Munatii - plebejisch geslacht, dat eerst tegen het einde der rom. republiek naam maakte. 1) L. Munatius Plancus, vriend en legaat van Caesar in Gallia, een man, schijnbaar van verzoenende gezindheid, die na Caesars dood zich bij Antonius en Lepidus aansloot, doch voor de moordenaars amnestie bepleitte. Toch was het de zucht om uit eigenbelang alle partijen te vriend te hebben, die hem dreef, en de vrees zichzelf te benadeelen maakte hem veeltijds besluiteloos.
In 44 en 43 bestuurde hij Gallia comata en stichtte toen Rauraca, later Augusta Rauracorum geheeten, en Lugdunum (no. 1). In 42 was hij consul, in 40 voor Antonius landvoogd van Syria, waar hij afpersingen pleegde; vervolgens liep hij tot Octaviānus over, voor wien hij later den titel Augustus bedacht. Zijn bijzonder leven was ver van smetteloos.
Horatius wijdde hem een ode.—2) Cn. Munatius Plancus, broeder van no. 1, diende eerst onder Caesar en later onder zijn broeder, doch moest wegens ziekte naar huis terugkeeren.—3) T. Munatius Plancus Bursa, broeder van no. 1 en 2, volkstribuun in 52, ijverde voor Clodius en tegen Milo.
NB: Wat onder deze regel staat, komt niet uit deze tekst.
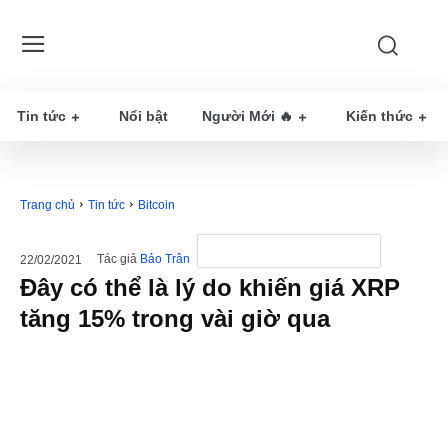
Tin tức
Nổi bật
Người Mới 🔥
Kiến thức
Trang chủ
Tin tức
Bitcoin
Tác giả
Bảo Trân
22/02/2021
Đây có thể là lý do khiến giá XRP
tăng 15% trong vài giờ qua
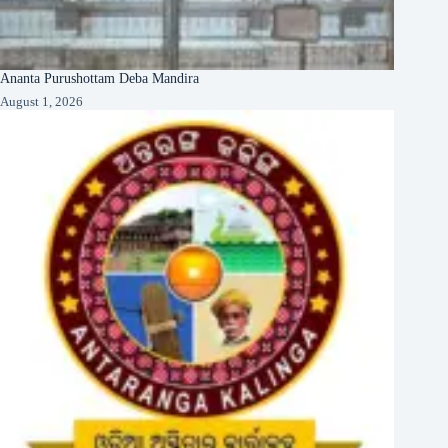
Ananta Purushottam Deba Mandira
August 1, 2026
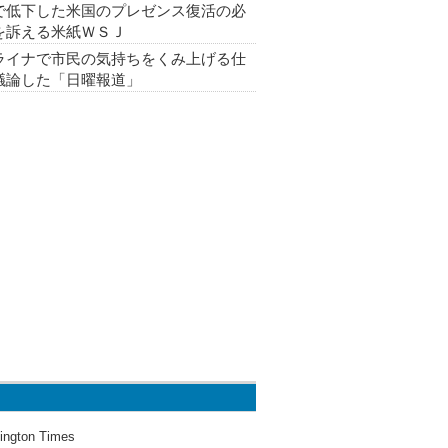
で低下した米国のプレゼンス復活の必
を訴える米紙ＷＳＪ
ライナで市民の気持ちをくみ上げる仕
議論した「日曜報道」
ington Times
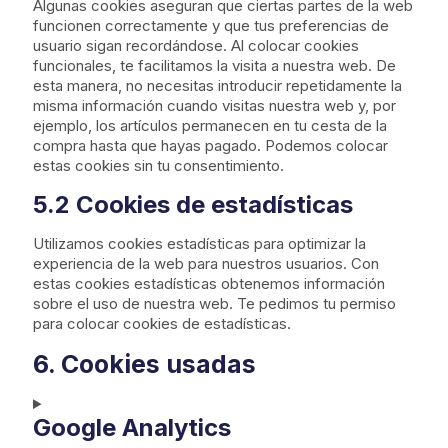
Algunas cookies aseguran que ciertas partes de la web
funcionen correctamente y que tus preferencias de
usuario sigan recordándose. Al colocar cookies
funcionales, te facilitamos la visita a nuestra web. De
esta manera, no necesitas introducir repetidamente la
misma información cuando visitas nuestra web y, por
ejemplo, los artículos permanecen en tu cesta de la
compra hasta que hayas pagado. Podemos colocar
estas cookies sin tu consentimiento.
5.2 Cookies de estadísticas
Utilizamos cookies estadísticas para optimizar la
experiencia de la web para nuestros usuarios. Con
estas cookies estadísticas obtenemos información
sobre el uso de nuestra web. Te pedimos tu permiso
para colocar cookies de estadísticas.
6. Cookies usadas
Google Analytics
Daarom trad Cicero als aanklager tegen hem op en hij werd veroordeeld.
Later werd hij door Caesar teruggeroepen. In den Mutinensischen oorlog diende hij onder Antonius.—4) L.
Plautius Plancus, door een Plautius geadopteerd, broeder der drie vorigen, kwam om bij de vogelvrijverklaringen onder het tweede driemanschap.